THE SOUND 'Jeopardy' 
(Korova Kode 2) *****
 

"JEOPARDY" is one of those records that makes me want to throw all the windows open, crank it up to full volume and blast it out to the world. It clears my head of boredom, strips away the gloom, and single-handedly restores my belief in the power of pop to make people stop, think and question. It's a record that scratches at the status quo. It's a record in a million. Unfortunately, trying to explain why I love it so much forces me to fall back on words like "spirit" and "soul" that have become so debased through careless overuse that they're practically impotent. Never mind, "Jeopardy" has got more spirit, more soul and more downright honesty about it than any other record I've heard this year. 

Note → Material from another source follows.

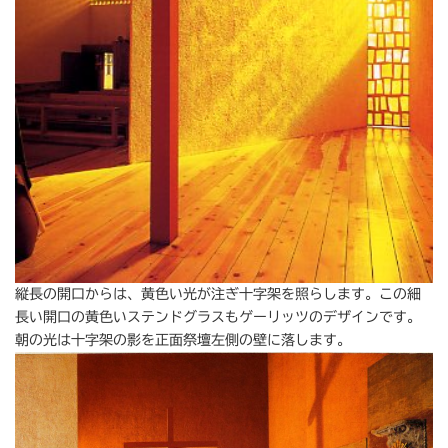
縦長の開口からは、黄色い光が注ぎ十字架を照らします。この細
長い開口の黄色いステンドグラスもゲーリッツのデザインです。
朝の光は十字架の影を正面祭壇左側の壁に落します。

In attempting to cut through all the craft and tradition of rock 'n' roll, to aim straight for its heart, The Sound seem to have disregarded all normal studio techniques, tricks and embellishments and have gone for a no-nonsense, totally open representation of their live sound. That this sometimes fails is evidence enough of the enormity of their mission; that it often succeeds is bloody amazing. As a result of this warts 'n' all approach, ignoring any real attempt at production, the songs are stripped so bare that all their flaws, as well as all their strengths, are laid open to scrutiny. "Desire", for instance, is dirge like and structurally loose and ragged, exposing how weak and cracked Adrian Borland's voice can be when he over reaches himself; and how pretentious his simple lyrics can sound when the band's full musical muscle isn't employed behind him. On the other hand, "Missiles" profits from this bravely Spartan approach; it's raw disgust and passion is expressed cleanly and unhindered through his strangled, twisting guitar and abrupt Iyrical shorthand. "Missiles cause damage" must be the helpless understatement of this, or any other year, and the song marvellously reduces the outrageous, unthinkable results of nuclear holocaust to the basic spirited but futile human response: "Who the hell makes those missiles?" Well they know what they, can do!" 

'Jeopardy' plays no games. There's never any attempt to disguise Borland's hero workship of Jim Morrison, Lou Reed and, above alI Iggy Pop. Equally, there's no pretence that Bi Marshall's keyboards are capable of anything other than providing atmospheric filling behind the gyrating guitar. The Sound never pretend and and when they overstep the mark, it's not the result of delusions of grandeur but more their naked enthusiasm. Bolstered by Graham Green's bass and Michael Dudley's drums, The Sound can slither like a reptile ("Hour Of Need"), rock-out with the best of them ("Words Fail Me") or simply leave everybody else in another ball-park with What must be one of my all-time favourite, "Unwritten Law." Here, as in all great pop music, the spaces count as much as the Riffs and The Sound prove they have that rare distinction to know exactly what to leave out and where. It's this instinctive approach to their material and utter ignorance of the red herrings of presentation or the trappings of style that give them the edge over U2, The Bunnymen or The Teardrops as Britain's brightest hopes. I'm sorry if all this is over the top but please don't take it from me. Investigate now and discover the true sound of the Heartland !!!